Could you set down exactly the lines of the data below, starting at the one that holds "For every named" and ending at the one that holds "Ablehnen (199, 2521)", both included, and only those?

◆ Data
══════

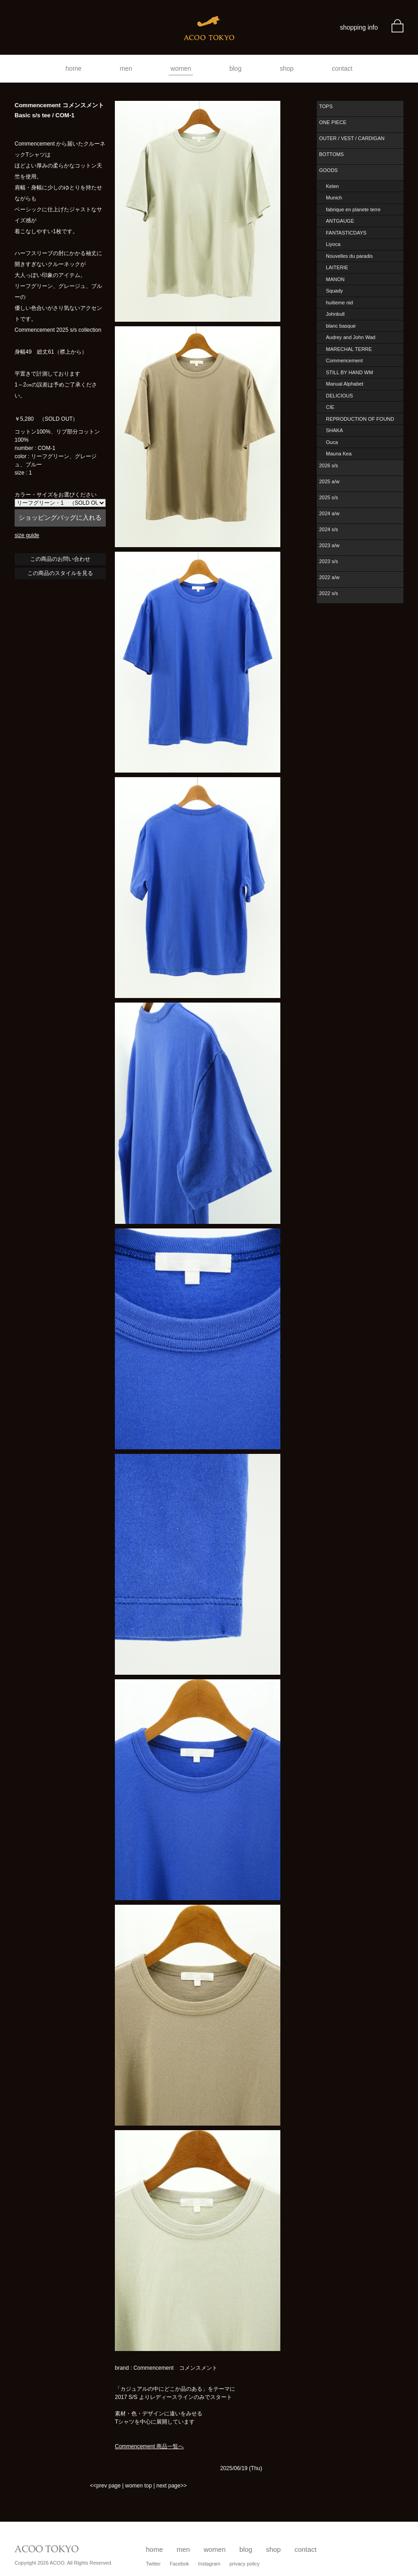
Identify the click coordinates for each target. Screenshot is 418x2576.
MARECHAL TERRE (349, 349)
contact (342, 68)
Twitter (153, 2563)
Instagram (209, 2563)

══════

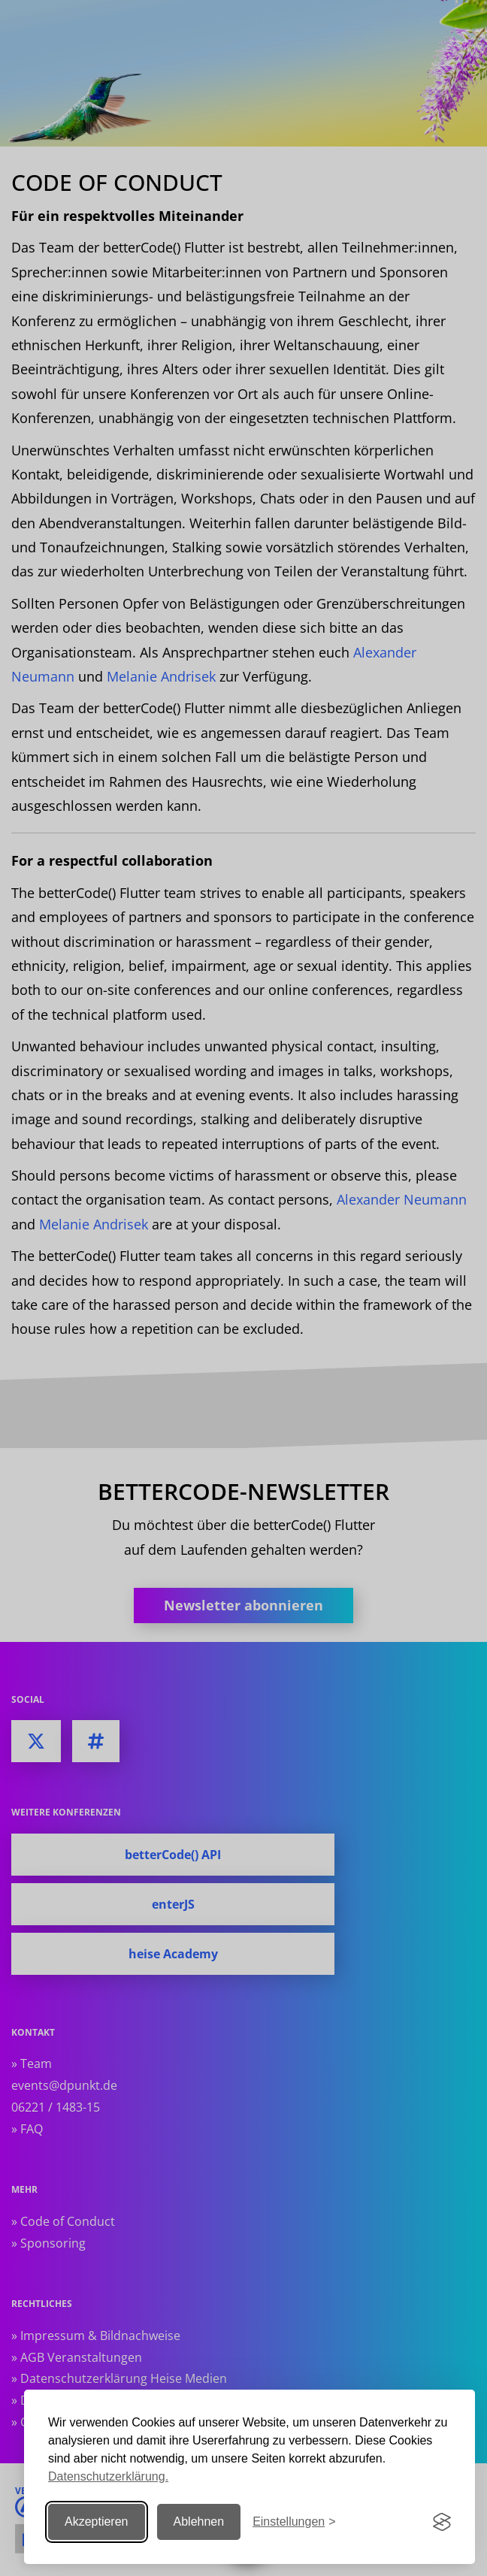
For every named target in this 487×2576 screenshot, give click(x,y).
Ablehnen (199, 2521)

══════

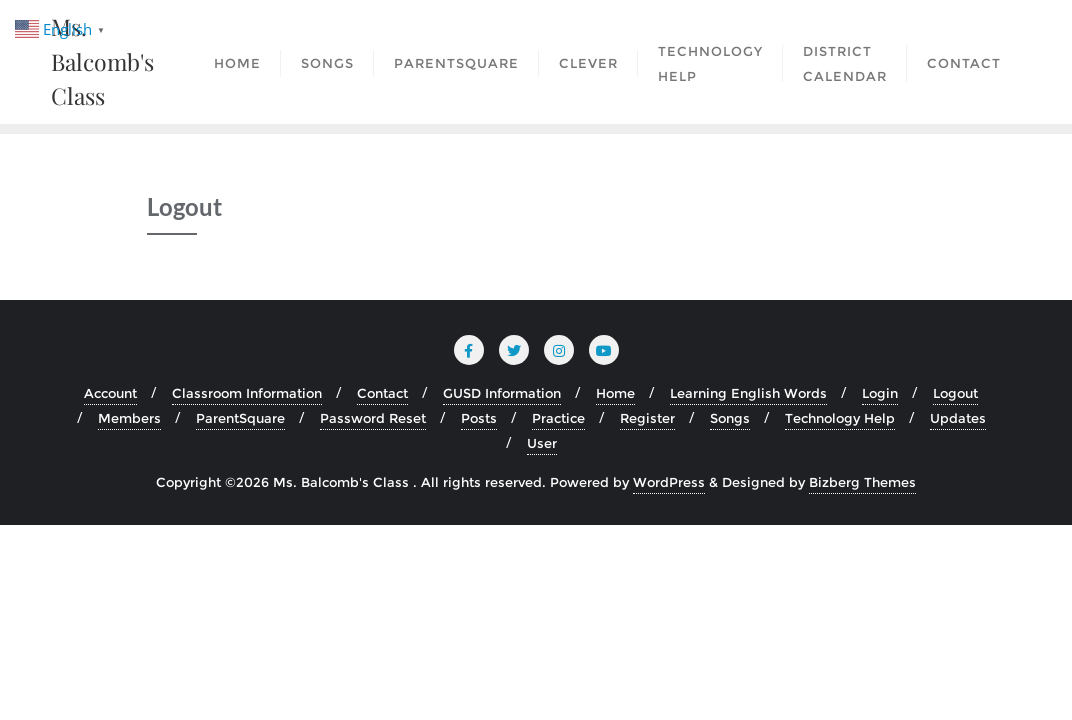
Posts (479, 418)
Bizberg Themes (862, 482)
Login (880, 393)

══════

◆ Written solution
For every named target in this 487×2576 screenshot, give click(x,y).
Ablehnen (199, 2521)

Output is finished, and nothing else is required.